The Marine Corps and Coast Guard do not maintain separate JAG Corps, and judge advocates in those services maintain their line-officer status. In the Air Force and Navy, JAG officers only serve in legal positions. Judge advocates in the Army retain eligibility for command, and may be assigned to non-legal positions with permission of the Judge Advocate General, but this is only rarely done; the majority serve in legal positions and their careers are therefore similar to those of the Navy and Air Force.
The Uniform Code of Military Justice, also known as UCMJ, is the primary legal code through which all internal military justice matters of the United States are governed. The UCMJ applies to all members of the military of the United States, including military retirees as well as members of other federal uniformed services (such as NOAA Corps and the Public Health Service Commissioned Corps) when attached to the military. The UCMJ was created by an act of the United States Congress in 1951 in order to establish relatively consistent systems of military justice in all branches of the nation's armed forces. However, in cases involving very minor disciplinary infractions, each service has somewhat differing procedures. (Such cases are governed by UCMJ Article 15 and are called non-judicial punishment, Captain's Mast (Navy), or Office Hours (Marines).)
In addition to the Uniform Code of Military Justice, personnel are subject to the terms of the Constitution, other federal laws, and individual state laws where applicable (e.g., whenever the service member is in the United States, unless on a military base with exclusive federal jurisdiction). When a violation of the UCMJ occurs, the matter is handled by the command of the service member. When a violation of a federal or state law occurs, the matter may be handled by local state or federal authorities.

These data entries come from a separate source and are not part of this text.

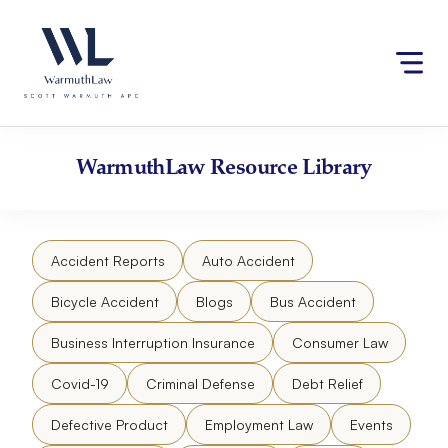
Skip
Please
to
note:
content
This
website
includes
an
accessibility
WarmuthLaw
Resource Library
system.
Accident Reports
Auto Accident
Bicycle Accident
Blogs
Bus Accident
Business Interruption Insurance
Consumer Law
Covid-19
Criminal Defense
Debt Relief
Defective Product
Employment Law
Events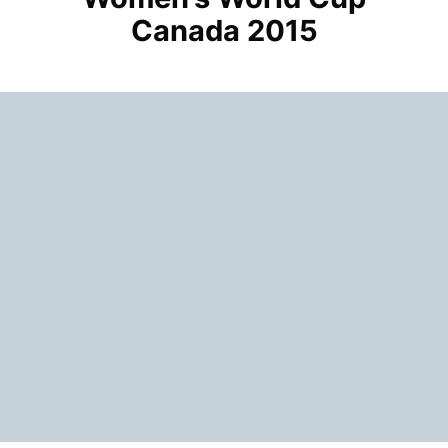
Canada 2015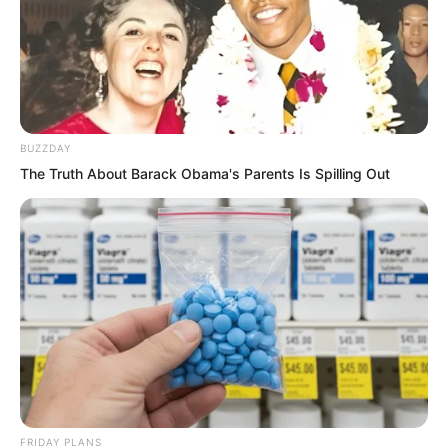
Surrounded by Zhang Su’er and the
others chattering away, she could not
clearly hear what they were saying. She
only nodded reflexively.
BUZZDAY
The Truth About Barack Obama's Parents Is Spilling Out
FRIDAY PLANS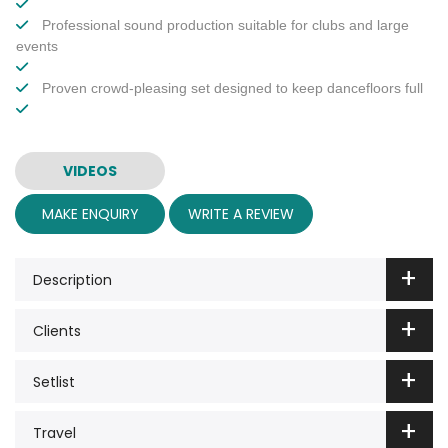
Professional sound production suitable for clubs and large
events
Proven crowd-pleasing set designed to keep dancefloors full
VIDEOS
MAKE ENQUIRY
WRITE A REVIEW
Description
Clients
Setlist
Travel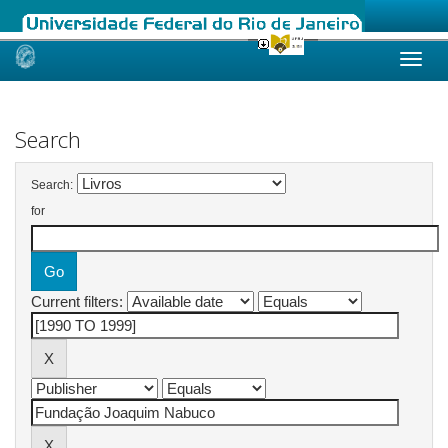
Skip
navigation
Search
Search:
for
Current filters: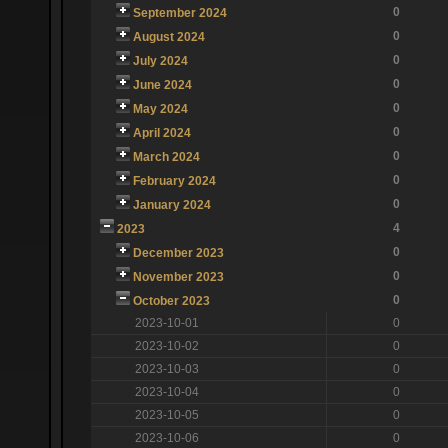
0
September 2024
0
August 2024
0
July 2024
0
June 2024
0
May 2024
0
April 2024
0
March 2024
0
February 2024
0
January 2024
4
2023
0
December 2023
0
November 2023
0
October 2023
2023-10-01
0
2023-10-02
0
2023-10-03
0
2023-10-04
0
2023-10-05
0
2023-10-06
0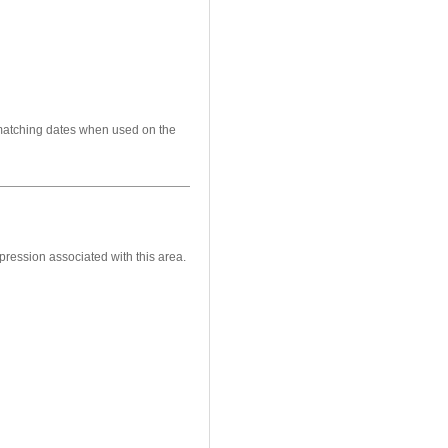
 matching dates when used on the
pression associated with this area.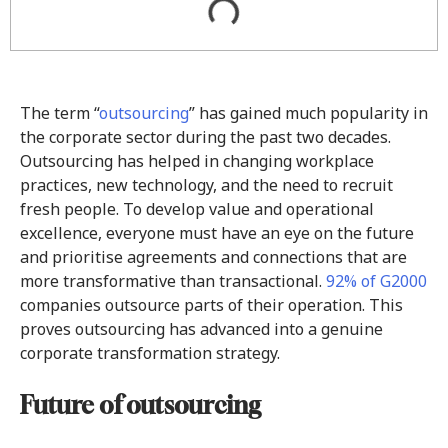
The term “
outsourcing
” has gained much popularity in
the corporate sector during the past two decades.
Outsourcing has helped in changing workplace
practices, new technology, and the need to recruit
fresh people. To develop value and operational
excellence, everyone must have an eye on the future
and prioritise agreements and connections that are
more transformative than transactional.
92% of G2000
companies outsource parts of their operation. This
proves outsourcing has advanced into a genuine
corporate transformation strategy.
Future of outsourcing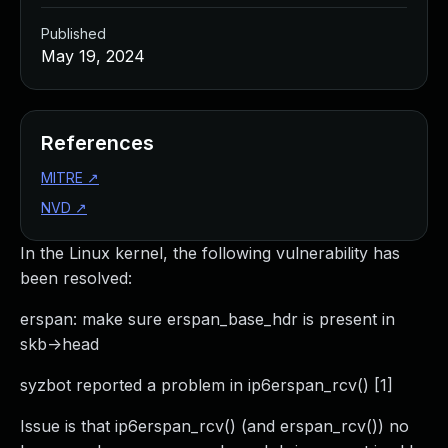
Published
May 19, 2024
References
MITRE
↗
NVD
↗
In the Linux kernel, the following vulnerability has
been resolved:
erspan: make sure erspan_base_hdr is present in
skb->head
syzbot reported a problem in ip6erspan_rcv() [1]
Issue is that ip6erspan_rcv() (and erspan_rcv()) no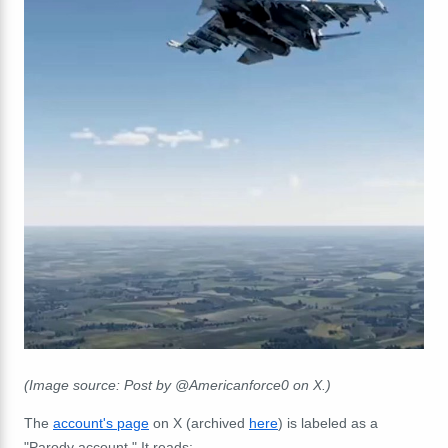
(Image source: Post by @Americanforce0 on X.)
The
account's page
on X (archived
here
) is labeled as a
"Parody account." It reads: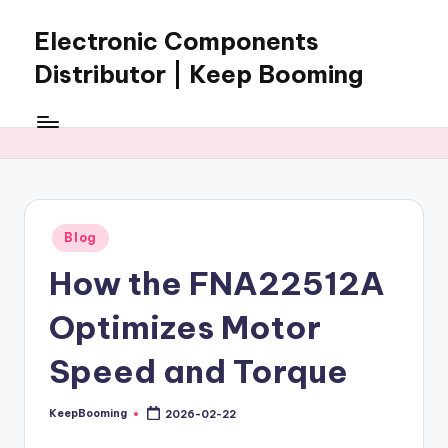
Electronic Components
Skip
to
Distributor | Keep Booming
content
Keep
Booming
supplies
electronic
components,
connectors,
Posted
Blog
ICs,
in
semiconductors,
How the FNA22512A
and
BOM
Optimizes Motor
sourcing
support
Speed and Torque
for
global
KeepBooming
2026-02-22
Posted
electronics
by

The forum through which criminal cases are tried in the United States' armed forces is the court-martial. This term also applies to the panel of military officers selected to serve as the finders of fact or "jury". (In other words, they fulfil the role of a civilian jury in trying criminal cases.) The Uniform Code of Military Justice outlines three distinct types of courts martial.
The Uniform Code of Military Justice provides for several tiers of appeal. All cases are reviewed by the commander convening the court (the convening authority) who, as a matter of command prerogative, may approve, disapprove, or modify the findings and/or sentence. The commander may not approve a finding of guilty for an offense of which the accused was acquitted nor increase the sentence adjudged. A convicted service member may submit a request for leniency to the convening authority prior to the convening authority's approval of the court-martial sentence.

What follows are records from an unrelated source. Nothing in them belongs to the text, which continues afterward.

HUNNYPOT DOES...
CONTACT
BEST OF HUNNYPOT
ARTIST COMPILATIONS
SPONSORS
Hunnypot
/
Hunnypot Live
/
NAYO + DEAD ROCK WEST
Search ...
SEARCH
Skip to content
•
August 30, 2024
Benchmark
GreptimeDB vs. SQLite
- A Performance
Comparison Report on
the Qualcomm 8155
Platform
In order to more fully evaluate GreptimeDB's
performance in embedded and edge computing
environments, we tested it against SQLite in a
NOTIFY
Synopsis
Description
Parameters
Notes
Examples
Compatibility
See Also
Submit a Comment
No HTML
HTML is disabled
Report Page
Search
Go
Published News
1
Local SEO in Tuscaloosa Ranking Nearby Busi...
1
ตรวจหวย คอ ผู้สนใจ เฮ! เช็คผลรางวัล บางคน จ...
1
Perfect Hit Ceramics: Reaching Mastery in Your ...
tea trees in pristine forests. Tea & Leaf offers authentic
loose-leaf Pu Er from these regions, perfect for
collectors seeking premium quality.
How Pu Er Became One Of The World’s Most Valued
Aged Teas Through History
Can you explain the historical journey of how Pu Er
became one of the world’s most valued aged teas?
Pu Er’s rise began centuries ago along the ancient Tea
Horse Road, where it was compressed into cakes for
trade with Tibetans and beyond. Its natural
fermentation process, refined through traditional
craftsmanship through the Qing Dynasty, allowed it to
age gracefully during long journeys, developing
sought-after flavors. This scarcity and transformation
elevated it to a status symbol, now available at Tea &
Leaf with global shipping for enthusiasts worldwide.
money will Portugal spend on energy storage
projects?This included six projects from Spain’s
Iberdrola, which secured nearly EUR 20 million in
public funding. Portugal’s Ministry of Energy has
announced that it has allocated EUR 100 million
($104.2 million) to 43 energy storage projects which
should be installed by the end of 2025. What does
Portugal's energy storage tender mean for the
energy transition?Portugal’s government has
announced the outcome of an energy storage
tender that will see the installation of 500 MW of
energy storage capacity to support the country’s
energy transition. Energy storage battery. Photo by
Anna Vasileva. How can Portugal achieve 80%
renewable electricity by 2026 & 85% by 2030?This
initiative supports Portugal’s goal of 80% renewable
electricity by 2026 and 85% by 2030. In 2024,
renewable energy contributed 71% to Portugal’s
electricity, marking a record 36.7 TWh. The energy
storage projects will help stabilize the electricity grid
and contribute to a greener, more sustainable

Each military service and the Coast Guard has a Court of Criminal Appeals, which is composed of panels of three appellate military judges:
These courts review all cases in which the approved sentence includes death, a punitive discharge, or confinement for at least a year, and all cases referred to it by the service Judge Advocate General. The court of criminal appeals "may affirm only such findings of guilty and the sentence or such part of the sentence, as it finds correct in law and fact and determines, on the basis of the entire record, should be approved. In considering the record, it may weigh the evidence, judge the credibility of witnesses, and determine controverted questions of fact, recognizing that the trial court saw and heard the witnesses." Article 66(c), UCMJ.
The Court of Appeals for the Armed Forces (CAAF) consists of five civilian judges appointed by the President of the United States, with the advice and consent of the U.S. Senate, to 15-year terms. The CAAF must review cases from all of the military services in which the court of criminal appeals has affirmed a death sentence, cases the Judge Advocates General order sent to the court, and cases appealed from the court of criminal appeals by the accused in which the CAAF finds good cause to grant the petition for review. Unlike the service courts of criminal appeals, the CAAF "shall take action only with respect to matters of law." Article 67(c), UCMJ. Decisions of the CAAF are "subject to review by the Supreme Court by writ of certiorari." Article 67a, UCMJ; this merely confirms Article III, Section 2 of the United States Constitution, granting the Supreme Court appellate jurisdiction in all US cases where it does not have original jurisdiction.
Cases not meeting the criteria for review by the service courts of criminal appeals are reviewed in the office of the service Judge Advocate General. Article 69, UCMJ. A death sentence "may not be executed until approved by the President. In such a case, the President may commute, remit, or suspend the sentence, or any part thereof, as he sees fit. That part of the sentence providing for death may not be suspended." Article 71(a), UCMJ.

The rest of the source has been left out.